___ Excerpted data

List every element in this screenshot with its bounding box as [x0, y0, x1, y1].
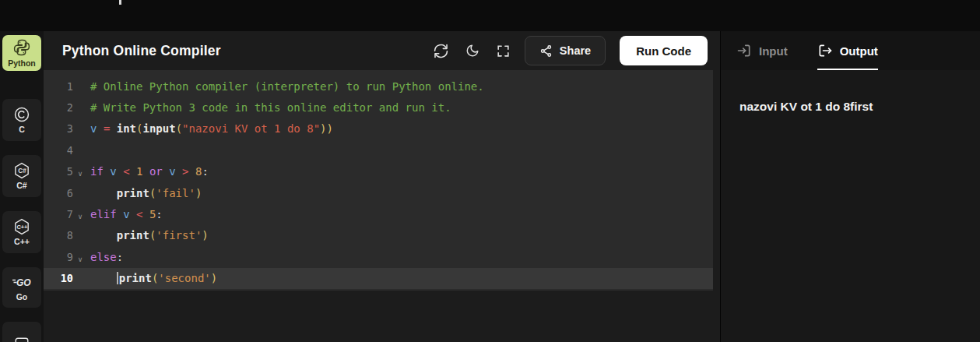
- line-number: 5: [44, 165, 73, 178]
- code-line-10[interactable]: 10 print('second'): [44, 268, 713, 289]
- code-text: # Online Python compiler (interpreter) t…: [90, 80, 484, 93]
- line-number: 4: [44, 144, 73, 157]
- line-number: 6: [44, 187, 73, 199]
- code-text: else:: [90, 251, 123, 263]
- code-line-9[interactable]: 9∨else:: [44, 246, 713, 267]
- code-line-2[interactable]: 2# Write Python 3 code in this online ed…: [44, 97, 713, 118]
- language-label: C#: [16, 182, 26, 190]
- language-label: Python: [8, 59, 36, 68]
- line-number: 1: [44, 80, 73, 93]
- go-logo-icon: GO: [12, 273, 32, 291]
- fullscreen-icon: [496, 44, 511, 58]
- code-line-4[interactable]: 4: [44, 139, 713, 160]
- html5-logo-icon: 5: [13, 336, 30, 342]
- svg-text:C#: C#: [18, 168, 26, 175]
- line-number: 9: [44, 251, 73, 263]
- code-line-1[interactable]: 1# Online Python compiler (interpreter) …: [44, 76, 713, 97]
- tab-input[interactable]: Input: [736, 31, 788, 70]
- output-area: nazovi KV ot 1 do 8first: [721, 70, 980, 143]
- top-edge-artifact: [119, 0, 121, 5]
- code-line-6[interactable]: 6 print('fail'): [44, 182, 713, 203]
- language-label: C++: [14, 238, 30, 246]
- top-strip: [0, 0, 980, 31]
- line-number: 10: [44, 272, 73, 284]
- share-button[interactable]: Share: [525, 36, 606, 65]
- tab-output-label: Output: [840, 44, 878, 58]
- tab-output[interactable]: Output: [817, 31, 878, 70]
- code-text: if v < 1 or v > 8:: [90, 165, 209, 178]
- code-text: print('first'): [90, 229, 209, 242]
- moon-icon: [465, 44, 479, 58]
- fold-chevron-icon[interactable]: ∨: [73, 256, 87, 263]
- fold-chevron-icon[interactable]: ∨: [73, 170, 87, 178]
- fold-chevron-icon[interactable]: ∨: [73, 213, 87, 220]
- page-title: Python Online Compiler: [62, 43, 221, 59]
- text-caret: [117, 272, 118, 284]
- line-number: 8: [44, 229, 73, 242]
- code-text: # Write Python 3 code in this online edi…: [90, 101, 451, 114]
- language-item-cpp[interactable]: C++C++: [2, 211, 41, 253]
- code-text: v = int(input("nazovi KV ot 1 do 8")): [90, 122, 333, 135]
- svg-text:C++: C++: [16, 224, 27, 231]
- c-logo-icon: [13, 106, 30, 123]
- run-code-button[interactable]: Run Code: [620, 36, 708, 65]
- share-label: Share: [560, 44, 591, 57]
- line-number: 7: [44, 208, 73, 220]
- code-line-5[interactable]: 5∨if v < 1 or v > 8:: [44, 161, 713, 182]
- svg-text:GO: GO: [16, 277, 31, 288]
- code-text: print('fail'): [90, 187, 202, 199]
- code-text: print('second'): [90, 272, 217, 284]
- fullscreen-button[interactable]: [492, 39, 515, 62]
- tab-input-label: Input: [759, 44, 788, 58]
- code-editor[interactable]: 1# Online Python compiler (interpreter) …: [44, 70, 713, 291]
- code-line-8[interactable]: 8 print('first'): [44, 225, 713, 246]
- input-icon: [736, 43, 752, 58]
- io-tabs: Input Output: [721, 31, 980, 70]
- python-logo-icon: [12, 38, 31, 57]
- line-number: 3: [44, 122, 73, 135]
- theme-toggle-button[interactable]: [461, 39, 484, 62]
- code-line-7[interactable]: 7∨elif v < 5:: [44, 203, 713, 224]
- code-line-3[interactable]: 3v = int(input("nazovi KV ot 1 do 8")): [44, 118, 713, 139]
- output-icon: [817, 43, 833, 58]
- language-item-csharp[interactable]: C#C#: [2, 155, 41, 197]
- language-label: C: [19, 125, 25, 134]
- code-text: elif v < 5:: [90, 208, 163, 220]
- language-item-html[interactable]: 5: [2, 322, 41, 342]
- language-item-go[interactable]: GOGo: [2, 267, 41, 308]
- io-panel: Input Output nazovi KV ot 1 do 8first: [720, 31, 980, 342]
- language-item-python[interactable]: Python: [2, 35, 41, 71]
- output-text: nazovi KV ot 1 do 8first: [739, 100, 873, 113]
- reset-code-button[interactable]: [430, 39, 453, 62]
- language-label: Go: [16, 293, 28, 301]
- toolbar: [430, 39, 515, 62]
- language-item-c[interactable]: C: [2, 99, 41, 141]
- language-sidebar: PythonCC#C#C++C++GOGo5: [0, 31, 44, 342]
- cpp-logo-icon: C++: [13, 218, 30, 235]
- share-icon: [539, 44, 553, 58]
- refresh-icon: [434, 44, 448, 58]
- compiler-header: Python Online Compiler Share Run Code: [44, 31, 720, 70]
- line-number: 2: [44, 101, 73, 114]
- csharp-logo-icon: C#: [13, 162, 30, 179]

______

Work instructions: Skip the pictures and give the entries above again word for word.

Task solution:
List every element in this screenshot with its bounding box as [x0, y0, x1, y1].
- line-number: 5: [44, 165, 73, 178]
- code-line-10[interactable]: 10 print('second'): [44, 268, 713, 289]
- code-text: # Online Python compiler (interpreter) t…: [90, 80, 484, 93]
- line-number: 4: [44, 144, 73, 157]
- line-number: 6: [44, 187, 73, 199]
- code-text: else:: [90, 251, 123, 263]
- code-line-9[interactable]: 9∨else:: [44, 246, 713, 267]
- code-line-2[interactable]: 2# Write Python 3 code in this online ed…: [44, 97, 713, 118]
- language-label: C#: [16, 182, 26, 190]
- language-label: Python: [8, 59, 36, 68]
- line-number: 1: [44, 80, 73, 93]
- go-logo-icon: GO: [12, 273, 32, 291]
- fullscreen-icon: [496, 44, 511, 58]
- code-line-4[interactable]: 4: [44, 139, 713, 160]
- html5-logo-icon: 5: [13, 336, 30, 342]
- svg-text:C#: C#: [18, 168, 26, 175]
- line-number: 9: [44, 251, 73, 263]
- code-line-1[interactable]: 1# Online Python compiler (interpreter) …: [44, 76, 713, 97]
- tab-input[interactable]: Input: [736, 31, 788, 70]
- output-area: nazovi KV ot 1 do 8first: [721, 70, 980, 143]
- top-edge-artifact: [119, 0, 121, 5]
- code-line-6[interactable]: 6 print('fail'): [44, 182, 713, 203]
- language-label: C++: [14, 238, 30, 246]
- top-strip: [0, 0, 980, 31]
- line-number: 10: [44, 272, 73, 284]
- share-button[interactable]: Share: [525, 36, 606, 65]
- tab-output-label: Output: [840, 44, 878, 58]
- tab-output[interactable]: Output: [817, 31, 878, 70]
- code-text: if v < 1 or v > 8:: [90, 165, 209, 178]
- code-text: print('first'): [90, 229, 209, 242]
- moon-icon: [465, 44, 479, 58]
- fold-chevron-icon[interactable]: ∨: [73, 256, 87, 263]
- fold-chevron-icon[interactable]: ∨: [73, 170, 87, 178]
- fold-chevron-icon[interactable]: ∨: [73, 213, 87, 220]
- page-title: Python Online Compiler: [62, 43, 221, 59]
- text-caret: [117, 272, 118, 284]
- line-number: 8: [44, 229, 73, 242]
- code-text: # Write Python 3 code in this online edi…: [90, 101, 451, 114]
- language-item-cpp[interactable]: C++C++: [2, 211, 41, 253]
- code-text: v = int(input("nazovi KV ot 1 do 8")): [90, 122, 333, 135]
- svg-text:C++: C++: [16, 224, 27, 231]
- c-logo-icon: [13, 106, 30, 123]
- run-code-button[interactable]: Run Code: [620, 36, 708, 65]
- share-label: Share: [560, 44, 591, 57]
- line-number: 7: [44, 208, 73, 220]
- code-line-5[interactable]: 5∨if v < 1 or v > 8:: [44, 161, 713, 182]
- svg-text:GO: GO: [16, 277, 31, 288]
- code-text: print('fail'): [90, 187, 202, 199]
- code-text: print('second'): [90, 272, 217, 284]
- fullscreen-button[interactable]: [492, 39, 515, 62]
- tab-input-label: Input: [759, 44, 788, 58]
- code-editor[interactable]: 1# Online Python compiler (interpreter) …: [44, 70, 713, 291]
- code-line-8[interactable]: 8 print('first'): [44, 225, 713, 246]
- input-icon: [736, 43, 752, 58]
- io-tabs: Input Output: [721, 31, 980, 70]
- python-logo-icon: [12, 38, 31, 57]
- line-number: 3: [44, 122, 73, 135]
- theme-toggle-button[interactable]: [461, 39, 484, 62]
- code-line-7[interactable]: 7∨elif v < 5:: [44, 203, 713, 224]
- code-line-3[interactable]: 3v = int(input("nazovi KV ot 1 do 8")): [44, 118, 713, 139]
- output-icon: [817, 43, 833, 58]
- language-item-csharp[interactable]: C#C#: [2, 155, 41, 197]
- language-label: C: [19, 125, 25, 134]
- code-text: elif v < 5:: [90, 208, 163, 220]
- language-item-html[interactable]: 5: [2, 322, 41, 342]
- language-item-go[interactable]: GOGo: [2, 267, 41, 308]
- io-panel: Input Output nazovi KV ot 1 do 8first: [720, 31, 980, 342]
- language-item-python[interactable]: Python: [2, 35, 41, 71]
- output-text: nazovi KV ot 1 do 8first: [739, 100, 873, 113]
- reset-code-button[interactable]: [430, 39, 453, 62]
- language-label: Go: [16, 293, 28, 301]
- toolbar: [430, 39, 515, 62]
- language-item-c[interactable]: C: [2, 99, 41, 141]
- language-sidebar: PythonCC#C#C++C++GOGo5: [0, 31, 44, 342]
- cpp-logo-icon: C++: [13, 218, 30, 235]
- share-icon: [539, 44, 553, 58]
- refresh-icon: [434, 44, 448, 58]
- compiler-header: Python Online Compiler Share Run Code: [44, 31, 720, 70]
- line-number: 2: [44, 101, 73, 114]
- csharp-logo-icon: C#: [13, 162, 30, 179]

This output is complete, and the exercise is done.